■ What this task involves:
The result is the exact lines from the one containing "Pointer To FileMan File" through the final line of the entries; leave out the pictures.

■ The records:
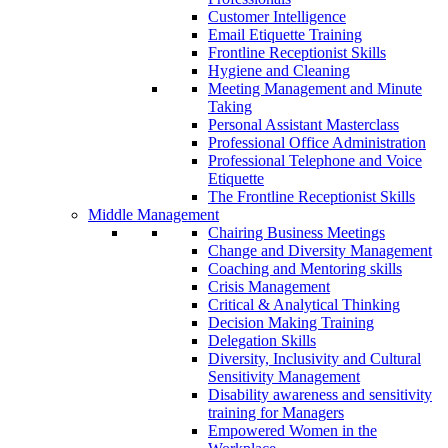
Customer Intelligence
Email Etiquette Training
Frontline Receptionist Skills
Hygiene and Cleaning
Meeting Management and Minute
Taking
Personal Assistant Masterclass
Professional Office Administration
Professional Telephone and Voice
Etiquette
The Frontline Receptionist Skills
Middle Management
Chairing Business Meetings
Change and Diversity Management
Coaching and Mentoring skills
Crisis Management
Critical & Analytical Thinking
Decision Making Training
Delegation Skills
Diversity, Inclusivity and Cultural
Sensitivity Management
Disability awareness and sensitivity
training for Managers
Empowered Women in the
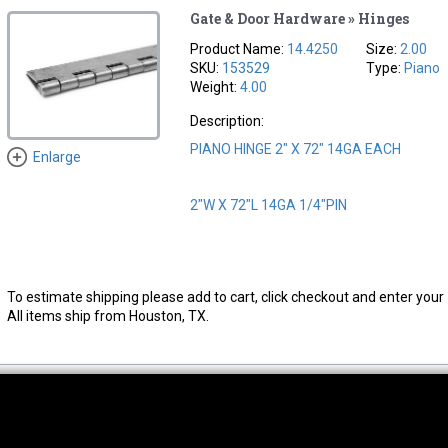
Gate & Door Hardware » Hinges
Product Name:
14.4250
Size:
2.00
SKU:
153529
Type:
Piano
Weight:
4.00
Description:
PIANO HINGE 2" X 72" 14GA EACH
Enlarge
2"W X 72"L 14GA 1/4"PIN
To estimate shipping please add to cart, click checkout and enter your 
All items ship from Houston, TX.
thwest Location
South Location
Hour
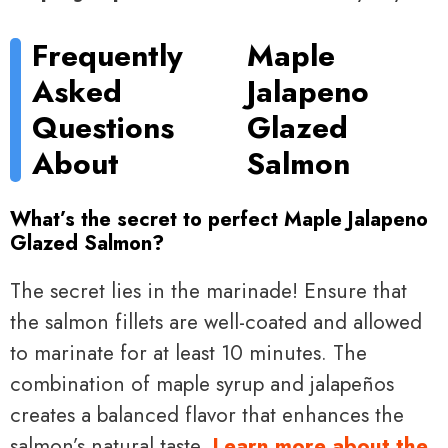
Frequently
Maple
Asked
Jalapeno
Questions
Glazed
About
Salmon
What’s the secret to perfect Maple Jalapeno
Glazed Salmon?
The secret lies in the marinade! Ensure that
the salmon fillets are well-coated and allowed
to marinate for at least 10 minutes. The
combination of maple syrup and jalapeños
creates a balanced flavor that enhances the
salmon’s natural taste.
Learn more about the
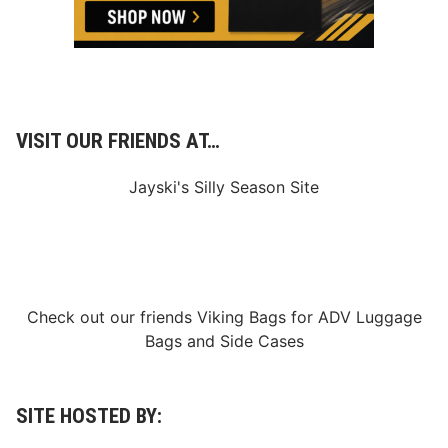
j
a
r
t
o
t
h
e
T
VISIT OUR FRIENDS AT…
e
a
m
Jayski's Silly Season Site
F
o
r
2
0
2
5
S
Check out our friends
Viking Bags
for
ADV Luggage
e
Bags
and
Side Cases
a
s
o
n
A
SITE HOSTED BY:
l
o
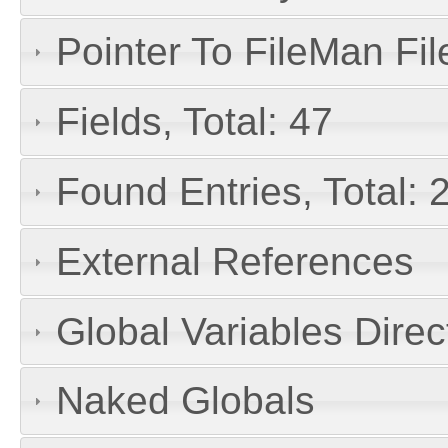
Pointer To FileMan File
Fields, Total: 47
Found Entries, Total: 
External References
Global Variables Dire
Naked Globals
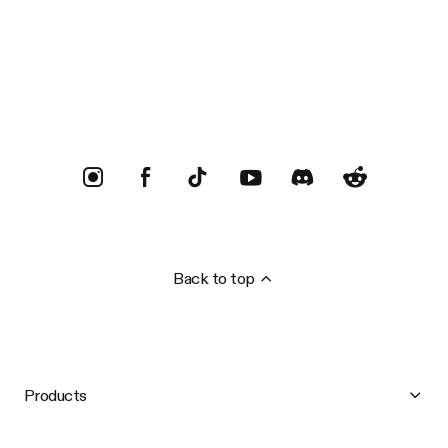
Trustpilot
Back to top
Products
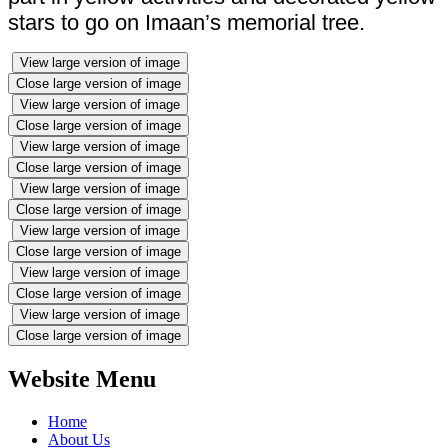
stars to go on Imaan’s memorial tree.
View large version of image
Close large version of image
View large version of image
Close large version of image
View large version of image
Close large version of image
View large version of image
Close large version of image
View large version of image
Close large version of image
View large version of image
Close large version of image
View large version of image
Close large version of image
Website Menu
Home
About Us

■ Task solution:
Pointer To FileMan File
Fields, Total: 47
Found Entries, Total: 
External References
Global Variables Dire
Naked Globals
Trustpilot
Back to top
Products
stars to go on Imaan’s memorial tree.
View large version of image
Close large version of image
View large version of image
Close large version of image
View large version of image
Close large version of image
View large version of image
Close large version of image
View large version of image
Close large version of image
View large version of image
Close large version of image
View large version of image
Close large version of image
Website Menu
Home
About Us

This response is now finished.